* **AIM OF THE TASK**: Leave out the pictures, and copy exactly the lines from the line with "Hier finden Sie" through the last line of the data below.

=-=-=-=-=

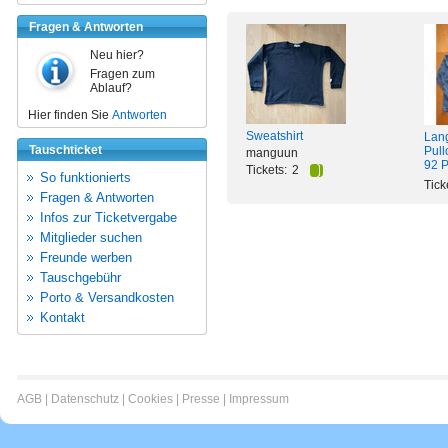
Fragen & Antworten
Neu hier?
Fragen zum
Ablauf?
Hier finden Sie
Antworten
Sweatshirt
Lang
Tauschticket
Pull
manguun
92 P
Tickets:
2
So funktionierts
Tick
Fragen & Antworten
Infos zur Ticketvergabe
Mitglieder suchen
Freunde werben
Tauschgebühr
Porto & Versandkosten
Kontakt
AGB
|
Datenschutz
|
Cookies
|
Presse
|
Impressum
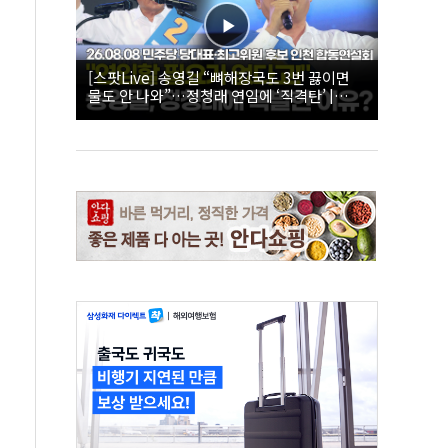
[스팟Live] 송영길 “뼈해장국도 3번 끓이면
물도 안 나와”…정청래 연임에 ‘직격탄’ |
26.08.08 더불어민주당 당대표·최고위원 후
보 인천 합동연설회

=-=-=-=-=

* **RESPONSE AREA**:
Hier finden Sie
Antworten
Sweatshirt
Lang
Tauschticket
Pull
manguun
92 P
Tickets:
2
So funktionierts
Tick
Fragen & Antworten
Infos zur Ticketvergabe
Mitglieder suchen
Freunde werben
Tauschgebühr
Porto & Versandkosten
Kontakt
AGB
|
Datenschutz
|
Cookies
|
Presse
|
Impressum
[스팟Live] 송영길 “뼈해장국도 3번 끓이면
물도 안 나와”…정청래 연임에 ‘직격탄’ |
26.08.08 더불어민주당 당대표·최고위원 후
보 인천 합동연설회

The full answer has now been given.